Smittybilt: 888-717-5797; smittybilt.com.
While its original design was intended for RV use, the 2.54-cfm, 150-psi Viair 400P-RV ($300) is a gearless, direct-drive compressor well suited for contractors and landscapers. It’s sealed against moisture and dust, will inflate a 35×12.5-inch tire from zero to 30 psi in less than five minutes, and has a 33 percent percent duty cycle (at 100 psi). The 400P-RV kit, which includes 58 feet of coil hose, is powered via jumper cable clamps and comes with a 45-degree two-way quick connect open-ended air chuck, a 90-degree twist-on on open-ended inflator/deflator, a billet sand tray for stabilization and a sturdy canvas stowage bag with side pockets for tools.
Viair Corporation: 949-585-0011; viaircorp.com.

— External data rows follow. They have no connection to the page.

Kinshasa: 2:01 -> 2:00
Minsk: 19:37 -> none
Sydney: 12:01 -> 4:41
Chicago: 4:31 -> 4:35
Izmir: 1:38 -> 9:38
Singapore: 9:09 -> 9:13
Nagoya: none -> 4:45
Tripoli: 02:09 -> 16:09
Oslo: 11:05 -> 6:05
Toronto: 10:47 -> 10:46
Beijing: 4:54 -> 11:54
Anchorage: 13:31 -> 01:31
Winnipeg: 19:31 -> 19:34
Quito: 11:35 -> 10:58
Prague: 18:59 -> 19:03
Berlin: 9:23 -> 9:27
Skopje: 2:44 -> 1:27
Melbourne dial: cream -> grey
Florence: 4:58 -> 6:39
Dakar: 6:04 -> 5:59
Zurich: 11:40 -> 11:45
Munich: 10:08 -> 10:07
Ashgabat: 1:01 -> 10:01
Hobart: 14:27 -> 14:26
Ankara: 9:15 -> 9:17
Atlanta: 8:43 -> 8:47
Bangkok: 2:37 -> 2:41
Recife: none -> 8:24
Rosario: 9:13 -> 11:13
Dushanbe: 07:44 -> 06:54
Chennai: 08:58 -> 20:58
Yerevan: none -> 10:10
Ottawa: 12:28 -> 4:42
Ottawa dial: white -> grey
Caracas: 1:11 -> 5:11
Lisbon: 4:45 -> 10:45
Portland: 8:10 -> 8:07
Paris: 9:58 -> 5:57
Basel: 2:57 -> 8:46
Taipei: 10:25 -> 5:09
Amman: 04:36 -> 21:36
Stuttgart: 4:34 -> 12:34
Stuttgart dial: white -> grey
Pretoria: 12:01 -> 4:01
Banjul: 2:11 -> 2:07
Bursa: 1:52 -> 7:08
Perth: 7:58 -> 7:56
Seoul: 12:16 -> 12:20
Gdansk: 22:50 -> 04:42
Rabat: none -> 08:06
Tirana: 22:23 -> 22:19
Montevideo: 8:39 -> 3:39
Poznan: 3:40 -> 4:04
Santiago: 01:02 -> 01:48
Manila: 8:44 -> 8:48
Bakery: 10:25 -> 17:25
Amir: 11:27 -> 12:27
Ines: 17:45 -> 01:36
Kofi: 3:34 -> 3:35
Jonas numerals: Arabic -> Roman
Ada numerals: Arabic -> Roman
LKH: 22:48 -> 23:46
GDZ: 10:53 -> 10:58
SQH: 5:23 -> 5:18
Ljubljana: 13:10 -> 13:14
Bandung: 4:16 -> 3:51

The Viair Heavy Duty 10005 compressor ($380) is a gearless, direct-drive compressor with a 33-percent percent duty cycle (100 psi), maximum 150 psi capability and 2.54 cfm rating. It’s moisture and dust resistant. It offers contractors a pre-packaged compressed air system complete with wiring harness, dash-panel gauge with on/off switch, and a 2.5-gallon surge tank with safety valve and drain cock. Other features include a pressure switch with relay (110 psi on/150 psi off) and a 35-foot coiled air hose. Viair tests indicate the unit will inflate a 35×12.5-inch tire from zero to 30 psi in less than five minutes. That’s good for a lot of smaller jobs.
Viair Corporation: 949-585-0011; viaircorp.com.